Federal Consumer Agency Ponders Its Next Crusades [Legal Monitor Worldwide]
(Legal Monitor Worldwide Via Acquire Media NewsEdge) The Consumer Financial Protection Bureau, which has already overcome considerable political resistance, has managed to pack some punches in the last few months on behalf of the purchasing public it represents.
In December, the agency ordered refunds by major companies for misleading business practices: American Express, more than $59 million; GE Capital Retail Bank, up to $34 million. A joint settlement with Ocwen Financial totaled about $2 billion. The list goes on.
And on Friday, new mortgage rules and consumer protections went into effect that were part of the financial overhaul bill that created the agency, which opened its doors just over two years ago.
Yes, there's a new sheriff in town.

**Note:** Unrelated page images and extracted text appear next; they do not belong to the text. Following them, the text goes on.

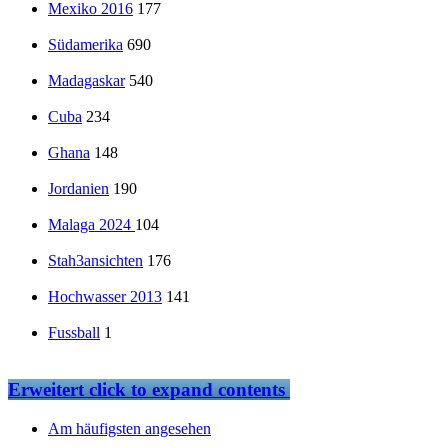
Mexiko 2016
177
Südamerika
690
Madagaskar
540
Cuba
234
Ghana
148
Jordanien
190
Malaga 2024
104
Stah3ansichten
176
Hochwasser 2013
141
Fussball
1
Erweitert
click to expand contents
Am häufigsten angesehen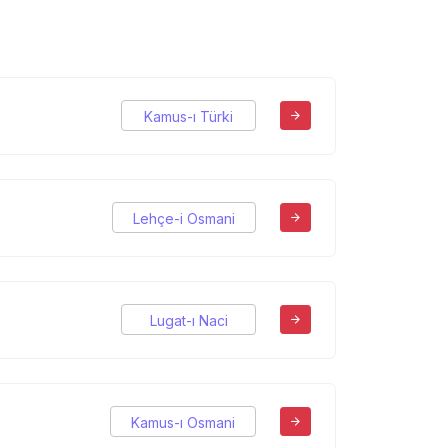
Kamus-ı Türki
Lehçe-i Osmani
Lugat-ı Naci
Kamus-ı Osmani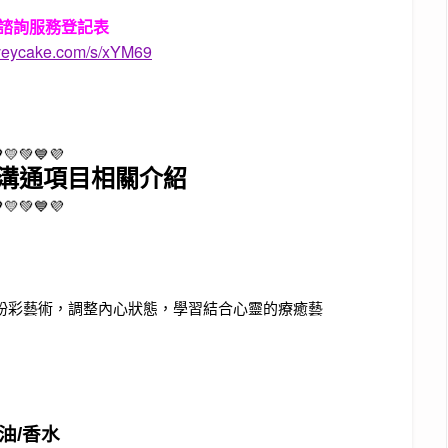
人諮詢服務登記表
rveycake.com/s/xYM69
💛💚💙💜
溝通項目相關介紹
💛💚💙💜
上手的粉彩藝術，調整內心狀態，學習結合心靈的療癒藝
油/香水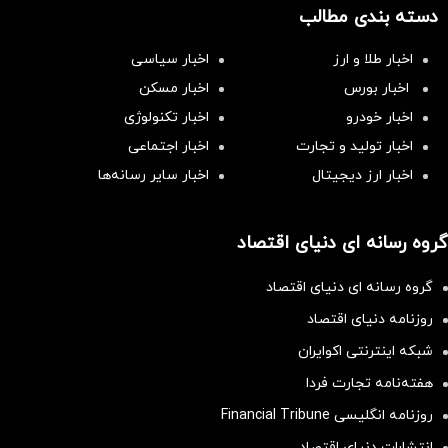
دسته بندی مطالب
اخبار طلا و ارز
اخبار سیاسی
اخبار بورس
اخبار مسکن
اخبار خودرو
اخبار تکنولوژی
اخبار تولید و تجارت
اخبار اجتماعی
اخبار ارز دیجیتال
اخبار سایر رسانه‌‌ها
گروه رسانه ای دنیای اقتصاد
گروه رسانه ای دنیای اقتصاد
روزنامه دنیای اقتصاد
شبکه اینترنتی اکوایران
هفته‌نامه تجارت فردا
روزنامه انگلیسی Financial Tribune
انتشارات دنیای اقتصاد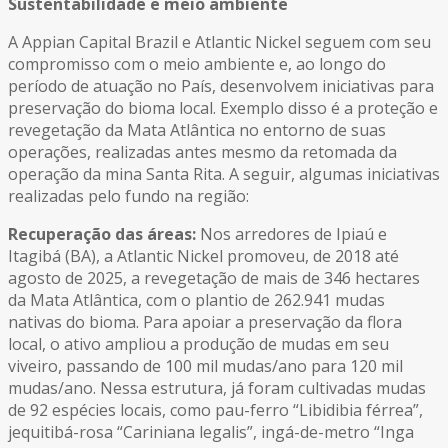
Sustentabilidade e meio ambiente
A Appian Capital Brazil e Atlantic Nickel seguem com seu
compromisso com o meio ambiente e, ao longo do
período de atuação no País, desenvolvem iniciativas para
preservação do bioma local. Exemplo disso é a proteção e
revegetação da Mata Atlântica no entorno de suas
operações, realizadas antes mesmo da retomada da
operação da mina Santa Rita. A seguir, algumas iniciativas
realizadas pelo fundo na região:
Recuperação das áreas:
Nos arredores de Ipiaú e
Itagibá (BA), a Atlantic Nickel promoveu, de 2018 até
agosto de 2025, a revegetação de mais de 346 hectares
da Mata Atlântica, com o plantio de 262.941 mudas
nativas do bioma. Para apoiar a preservação da flora
local, o ativo ampliou a produção de mudas em seu
viveiro, passando de 100 mil mudas/ano para 120 mil
mudas/ano. Nessa estrutura, já foram cultivadas mudas
de 92 espécies locais, como pau-ferro “Libidibia férrea”,
jequitibá-rosa “Cariniana legalis”, ingá-de-metro “Inga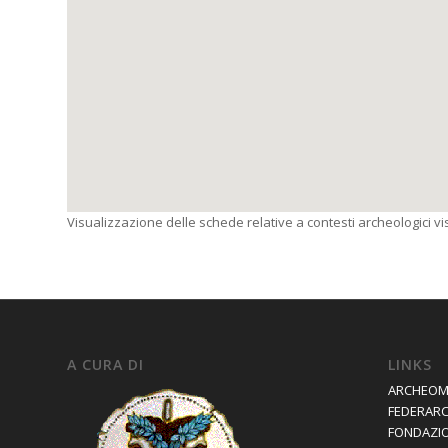
Visualizzazione delle schede relative a contesti archeologici visi
A CURA DI
LINKS
ARCHEOM
FEDERAR
FONDAZIO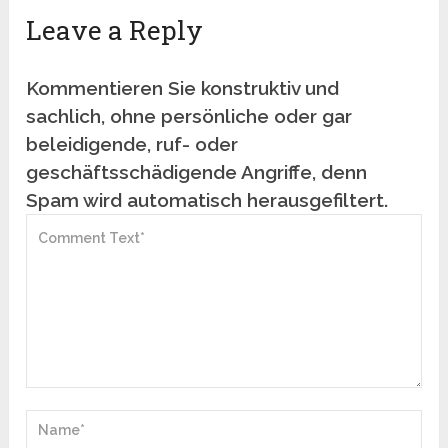
Leave a Reply
Kommentieren Sie konstruktiv und
sachlich, ohne persönliche oder gar
beleidigende, ruf- oder
geschäftsschädigende Angriffe, denn
Spam wird automatisch herausgefiltert.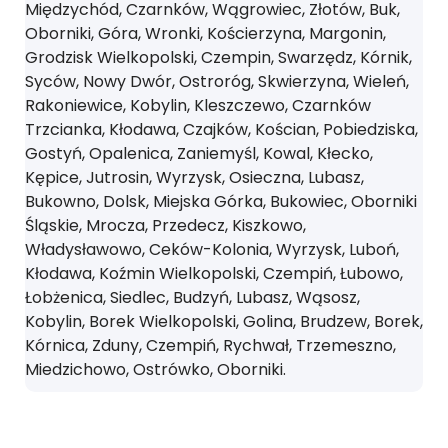
Międzychód, Czarnków, Wągrowiec, Złotów, Buk,
Oborniki, Góra, Wronki, Kościerzyna, Margonin,
Grodzisk Wielkopolski, Czempin, Swarzędz, Kórnik,
Syców, Nowy Dwór, Ostroróg, Skwierzyna, Wieleń,
Rakoniewice, Kobylin, Kleszczewo, Czarnków
Trzcianka, Kłodawa, Czajków, Kościan, Pobiedziska,
Gostyń, Opalenica, Zaniemyśl, Kowal, Kłecko,
Kępice, Jutrosin, Wyrzysk, Osieczna, Lubasz,
Bukowno, Dolsk, Miejska Górka, Bukowiec, Oborniki
Śląskie, Mrocza, Przedecz, Kiszkowo,
Władysławowo, Ceków-Kolonia, Wyrzysk, Luboń,
Kłodawa, Koźmin Wielkopolski, Czempiń, Łubowo,
Łobżenica, Siedlec, Budzyń, Lubasz, Wąsosz,
Kobylin, Borek Wielkopolski, Golina, Brudzew, Borek,
Kórnica, Zduny, Czempiń, Rychwał, Trzemeszno,
Miedzichowo, Ostrówko, Oborniki.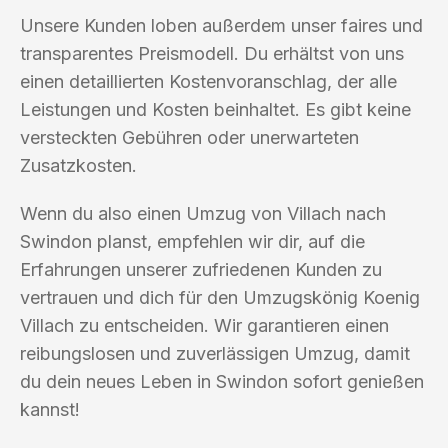
Unsere Kunden loben außerdem unser faires und
transparentes Preismodell. Du erhältst von uns
einen detaillierten Kostenvoranschlag, der alle
Leistungen und Kosten beinhaltet. Es gibt keine
versteckten Gebühren oder unerwarteten
Zusatzkosten.
Wenn du also einen Umzug von Villach nach
Swindon planst, empfehlen wir dir, auf die
Erfahrungen unserer zufriedenen Kunden zu
vertrauen und dich für den Umzugskönig Koenig
Villach zu entscheiden. Wir garantieren einen
reibungslosen und zuverlässigen Umzug, damit
du dein neues Leben in Swindon sofort genießen
kannst!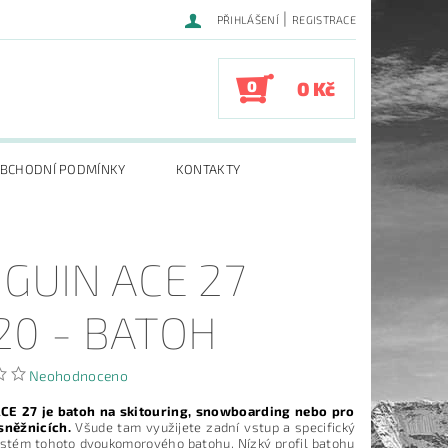
|
PŘIHLÁŠENÍ
REGISTRACE
0
0 Kč
BCHODNÍ PODMÍNKY
KONTAKTY
NGUIN ACE 27
20 - BATOH
Neohodnoceno
ACE 27 je batoh na skitouring, snowboarding nebo pro
sněžnicích.
Všude tam využijete zadní vstup a specifický
stém tohoto dvoukomorového batohu. Nízký profil batohu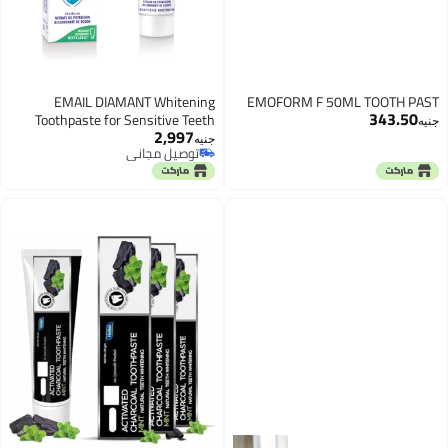
EMAIL DIAMANT Whitening
EMOFORM F 50ML TOOTH PAST
343.50
Toothpaste for Sensitive Teeth
جنيه
2,997
جنيه
توصيل مجاني
توصيل مجاني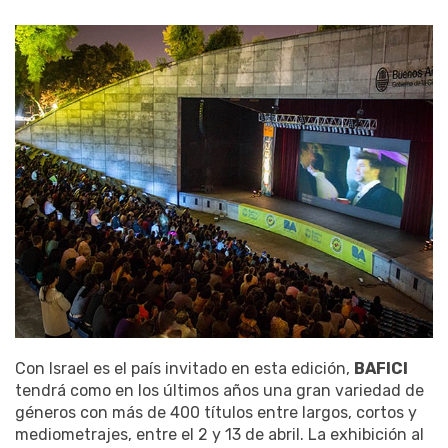
Con Israel es el país invitado en esta edición,
BAFICI
tendrá como en los últimos años una gran variedad de
géneros con más de 400 títulos entre largos, cortos y
mediometrajes, entre el 2 y 13 de abril. La exhibición al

But the true test of the consumer watchdog's mettle will be in the year ahead, when the agency is set to take on several thorny issues that are likely to draw more resistance from the financial services lobby and give more impetus to Republican opponents in Congress who continue to try to reduce the bureau's power. As recently as November, a House committee passed several bills to do just that.
(The agency's new director, Richard Cordray, whose confirmation was being blocked by Republicans, was finally confirmed in July, two years after his appointment by President Obama.)
Consumer advocates say they will be watching several big issues closely, including something called forced arbitration, which amounts to waiving the right to sue in some kinds of cases, as well as debt collection and overdraft charges.
The consumer agency has already begun studying all of these areas, but how far it will go remains to be seen. Several consumer advocates, consumer law experts and others have weighed in on what they would like to see the agency accomplish in the year ahead on these issues and others:
ARBITRATION This involves the small print buried within many consumer contracts — from checking accounts and credit card agreements to payday loans — that says consumers must agree in advance to cede their right to sue, either individually or as part of a class-action suit.
The Dodd-Frank financial overhaul law mandated that the bureau conduct a study on the use of these clauses in consumer financial products and services, and gave it the power to issue regulations.
"If there's one issue that consumer groups are really upset about it is the rising use of binding mandatory arbitration, which the Supreme Court has unfortunately blessed in a number of recent cases," said Adam Levitin, a Georgetown law professor, who sits on the agency's advisory board, an unpaid position.
Ed Mierzwinski, consumer program director at the United States Public Interest Research Group, said this might be the single most important issue on the agency's agenda. "The biggest thing we are hoping for in 2014 is to finish or at least make major progress with the arbitration rule and ban forced arbitration in consumer contracts," he said. "In many of these cases you are ripped off for $10 or $100 each. But millions of consumers are ripped off. That's why we think it's a very big deal."
OVERDRAFT FEES Overdraft services allow consumers to overdraw their accounts for a fee, which generates about $31 billion for the banks, according to Moeb Services. In 2010, the Federal Reserve stopped banks from charging overdraft fees unless consumers signed up for the programs on their debit and A.T.M. cards.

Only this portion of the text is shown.